Using Discord is fine for those people who already know other people. Someone new to the field or subject matter will find it hard to get an introduction, find a mentor or even get a word in edgeways when there’s hundreds of people talking at once.
We infosec/secops people can be an intimidating clique at times and unfortunately virtualised conferences channel that segregation. DefCon managed well to try to break the barriers, but overall we still need to do more.
It’s that time of year when we get the call from the accountants to let us know how much tax we need to pay. As usual that means we now release further budget for our employees to go and do some more training. As well as being ISC2 orientated, we tend to favour SAN Certifications. Like conferences, training packages have had to make the jump to being virtual.
Training packages have many benefits. Not only the course content and the potential qualification, but they tend to be another great networking event of people in exactly the same position as yourself. They are also facing the same challenges and they are an opportunity to change ideas and approaches to specific problems.

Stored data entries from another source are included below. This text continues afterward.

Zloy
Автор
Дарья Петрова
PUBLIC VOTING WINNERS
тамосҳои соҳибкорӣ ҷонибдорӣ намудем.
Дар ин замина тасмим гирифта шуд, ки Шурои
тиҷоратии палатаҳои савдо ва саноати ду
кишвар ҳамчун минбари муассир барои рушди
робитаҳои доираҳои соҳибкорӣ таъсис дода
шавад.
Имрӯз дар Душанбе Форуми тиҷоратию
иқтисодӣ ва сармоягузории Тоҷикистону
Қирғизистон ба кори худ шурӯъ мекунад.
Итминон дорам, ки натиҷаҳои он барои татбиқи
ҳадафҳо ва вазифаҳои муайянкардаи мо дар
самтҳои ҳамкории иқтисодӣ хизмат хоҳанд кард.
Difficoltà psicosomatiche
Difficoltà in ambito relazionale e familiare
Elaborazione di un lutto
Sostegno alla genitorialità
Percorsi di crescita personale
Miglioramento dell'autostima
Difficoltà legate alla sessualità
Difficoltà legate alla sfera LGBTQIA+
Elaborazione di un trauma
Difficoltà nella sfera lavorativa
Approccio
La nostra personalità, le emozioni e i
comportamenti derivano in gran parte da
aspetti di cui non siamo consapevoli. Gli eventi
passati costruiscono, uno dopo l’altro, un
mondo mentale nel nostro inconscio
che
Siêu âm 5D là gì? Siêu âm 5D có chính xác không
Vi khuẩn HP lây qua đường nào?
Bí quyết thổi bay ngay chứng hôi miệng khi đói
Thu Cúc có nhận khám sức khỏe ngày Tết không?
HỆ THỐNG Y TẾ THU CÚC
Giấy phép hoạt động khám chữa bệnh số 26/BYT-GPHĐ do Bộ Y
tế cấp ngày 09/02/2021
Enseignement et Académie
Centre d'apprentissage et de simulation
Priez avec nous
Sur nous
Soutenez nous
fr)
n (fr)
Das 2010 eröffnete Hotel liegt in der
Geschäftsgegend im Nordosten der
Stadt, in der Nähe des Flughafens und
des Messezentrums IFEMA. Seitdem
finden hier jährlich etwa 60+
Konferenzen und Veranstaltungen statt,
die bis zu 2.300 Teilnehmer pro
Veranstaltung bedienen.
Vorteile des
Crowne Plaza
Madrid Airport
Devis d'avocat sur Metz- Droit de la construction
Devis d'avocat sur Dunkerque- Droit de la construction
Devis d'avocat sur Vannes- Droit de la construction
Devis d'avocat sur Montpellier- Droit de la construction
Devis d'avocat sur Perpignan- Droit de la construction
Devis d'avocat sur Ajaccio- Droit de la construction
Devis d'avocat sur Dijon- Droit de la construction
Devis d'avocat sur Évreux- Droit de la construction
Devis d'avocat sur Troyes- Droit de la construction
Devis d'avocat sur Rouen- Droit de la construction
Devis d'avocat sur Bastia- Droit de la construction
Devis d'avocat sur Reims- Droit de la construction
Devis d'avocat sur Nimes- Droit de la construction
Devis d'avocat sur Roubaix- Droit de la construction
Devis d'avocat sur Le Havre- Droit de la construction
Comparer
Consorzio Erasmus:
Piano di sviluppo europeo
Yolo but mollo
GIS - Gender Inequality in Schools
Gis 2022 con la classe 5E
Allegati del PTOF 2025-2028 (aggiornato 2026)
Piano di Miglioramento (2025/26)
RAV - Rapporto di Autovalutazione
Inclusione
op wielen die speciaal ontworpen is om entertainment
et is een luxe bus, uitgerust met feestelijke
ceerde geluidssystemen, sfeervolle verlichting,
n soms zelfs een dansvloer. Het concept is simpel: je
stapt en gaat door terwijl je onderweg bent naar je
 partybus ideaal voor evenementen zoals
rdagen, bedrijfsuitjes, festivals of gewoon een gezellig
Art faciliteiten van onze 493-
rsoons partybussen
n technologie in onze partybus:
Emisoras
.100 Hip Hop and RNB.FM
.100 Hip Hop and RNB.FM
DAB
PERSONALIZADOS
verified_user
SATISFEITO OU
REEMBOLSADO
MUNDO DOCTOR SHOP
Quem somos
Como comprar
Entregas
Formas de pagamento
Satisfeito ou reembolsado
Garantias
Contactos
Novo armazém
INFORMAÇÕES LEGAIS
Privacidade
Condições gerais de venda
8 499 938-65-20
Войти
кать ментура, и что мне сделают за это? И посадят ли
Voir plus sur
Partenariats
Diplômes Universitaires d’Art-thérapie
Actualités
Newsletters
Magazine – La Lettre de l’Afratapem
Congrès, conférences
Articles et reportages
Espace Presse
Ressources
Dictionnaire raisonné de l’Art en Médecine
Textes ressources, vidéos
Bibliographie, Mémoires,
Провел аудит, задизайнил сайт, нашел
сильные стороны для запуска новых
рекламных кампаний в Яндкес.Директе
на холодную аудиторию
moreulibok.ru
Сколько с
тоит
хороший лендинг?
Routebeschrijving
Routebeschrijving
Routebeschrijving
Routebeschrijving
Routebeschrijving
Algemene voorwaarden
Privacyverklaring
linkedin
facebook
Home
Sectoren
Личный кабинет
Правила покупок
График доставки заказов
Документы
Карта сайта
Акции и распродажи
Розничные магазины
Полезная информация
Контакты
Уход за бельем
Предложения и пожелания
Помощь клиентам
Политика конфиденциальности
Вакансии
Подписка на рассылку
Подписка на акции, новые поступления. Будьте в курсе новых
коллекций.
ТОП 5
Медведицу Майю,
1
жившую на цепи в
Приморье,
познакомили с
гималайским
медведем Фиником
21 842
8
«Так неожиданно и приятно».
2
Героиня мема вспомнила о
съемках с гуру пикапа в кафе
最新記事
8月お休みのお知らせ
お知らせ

It’s unfair for calling Sans out for this, as I’m sure the other training providers are just as guilty. A virtual course doesn’t have the same benefits as a face-to-face physical course. It has some others (such as flexibility on times and being able to replay whats just been said) but they are not as valuable. So why are virtual courses being sold at the same price ?
Virtual courses do have a set up and hosting fee. That can be recouped by 1000’s over people over the term of the certificate ( usually 3 years ). Physical courses have venue and staff fees, shared only by 20 or so people.
When a course is $7000 it is a major investment for an individual to pay. If we want more people to join our profession and address the skills gap, we all need to be challenging our training partners.